Whales
On the way home we stopped at 3 in the afternoon, in a motel in Yachats, for the night. The sea was calm, and I did a double-take as a white tower of water rose from the flat blue surface, followed by the curve of a silvery scimitar, or something like it. And then another.
We had seen two migrating whales the day we spent at Shore Acres among the wild rocks, but this was more than two. Three. Five. Eight? A pod. A pod of whales, directly outside the window, in the blue quiet sea. They continued throughout the afternoon, through the sunset, and then of course we couldn't see.
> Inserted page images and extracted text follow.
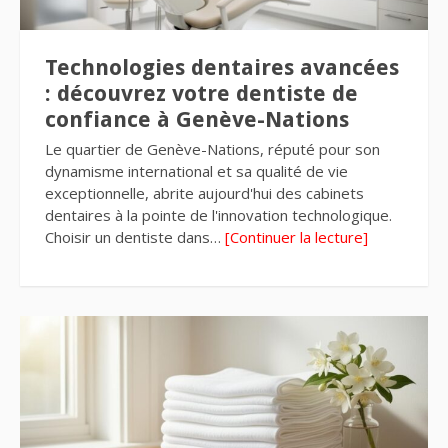
Technologies dentaires avancées
: découvrez votre dentiste de
confiance à Genève-Nations
Le quartier de Genève-Nations, réputé pour son
dynamisme international et sa qualité de vie
exceptionnelle, abrite aujourd'hui des cabinets
dentaires à la pointe de l'innovation technologique.
Choisir un dentiste dans…
[Continuer la lecture]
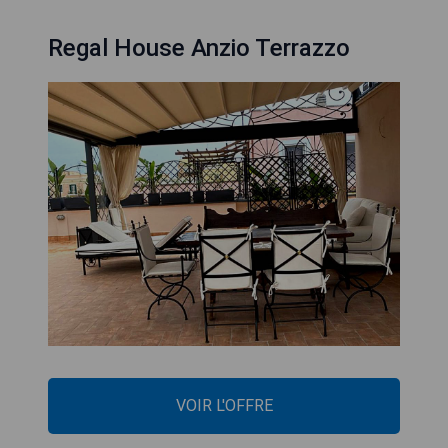
Regal House Anzio Terrazzo
VOIR L'OFFRE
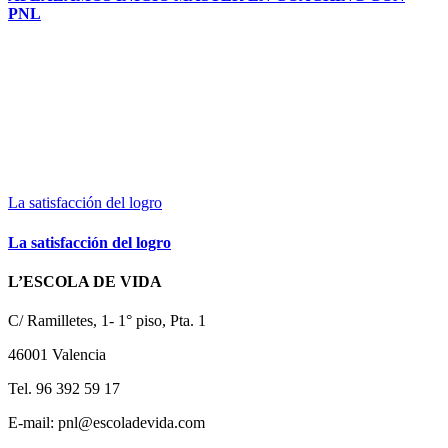
PNL
La satisfacción del logro
La satisfacción del logro
L’ESCOLA DE VIDA
C/ Ramilletes, 1- 1° piso, Pta. 1
46001 Valencia
Tel. 96 392 59 17
E-mail: pnl@escoladevida.com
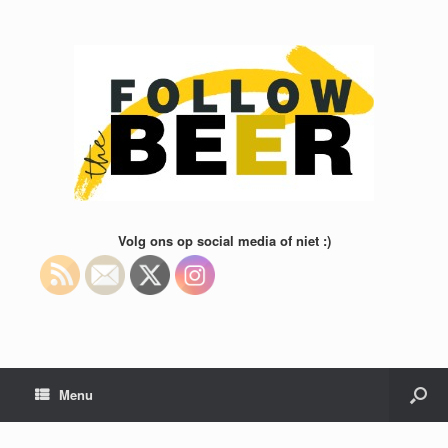
Volg ons op social media of niet :)
Menu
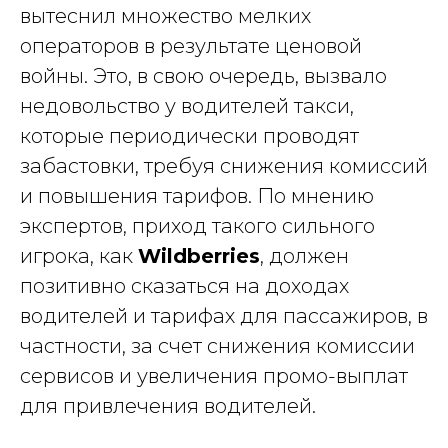
вытеснил множество мелких
операторов в результате ценовой
войны. Это, в свою очередь, вызвало
недовольство у водителей такси,
которые периодически проводят
забастовки, требуя снижения комиссий
и повышения тарифов. По мнению
экспертов, приход такого сильного
игрока, как
Wildberries
, должен
позитивно сказаться на доходах
водителей и тарифах для пассажиров, в
частности, за счет снижения комиссии
сервисов и увеличения промо-выплат
для привлечения водителей.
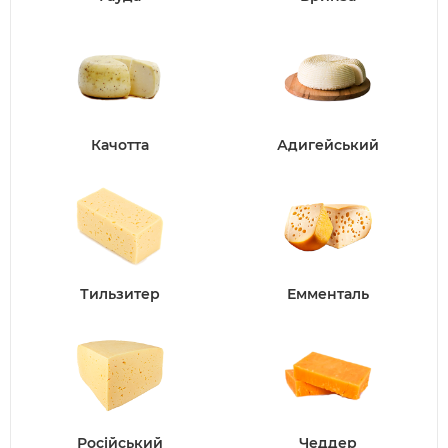
Качотта
Адигейський
Тильзитер
Емменталь
Російський
Чеддер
The next morning the sky and the water were the same silver, but there. A white puff. The pod had camped right offshore, opposite our windows. A miracle.
Extra is Sue, Lying Down in the cove in full view of the whales. This poem, then, seems to me to say something about this birthday celebration.
Become Becoming
By Li-Young Lee
Wait for evening.
Then you’ll be alone.
Wait for the playground to empty.
Then call out those companions from childhood:
The one who closed his eyes
and pretended to be invisible.
The one to whom you told every secret.
The one who made a world of any hiding place.
And don’t forget the one who listened in silence
while you wondered out loud:
Is the universe an empty mirror? A flowering tree?
Is the universe the sleep of a woman?
Wait for the sky’s last blue
(the color of homesickness).
Then you’ll know the answer.
Wait for the air’s first gold (that color of Amen).
Then you’ll spy the wind’s barefoot steps.
Then you’ll recall that story beginning
with a child who strays in the woods.
The search for him goes on in the growing
shadow of the clock.
And the face behind the clock’s face
is not his father’s face.
And the hands behind the clock’s hands
are not his mother’s hands.
All of Time began when you first answered
to the names your mother and father gave you.
Soon, those names will travel with the leaves.
Then, you can trade places with the wind.
Then you’ll remember your life
as a book of candles,
each page read by the light of its own burning.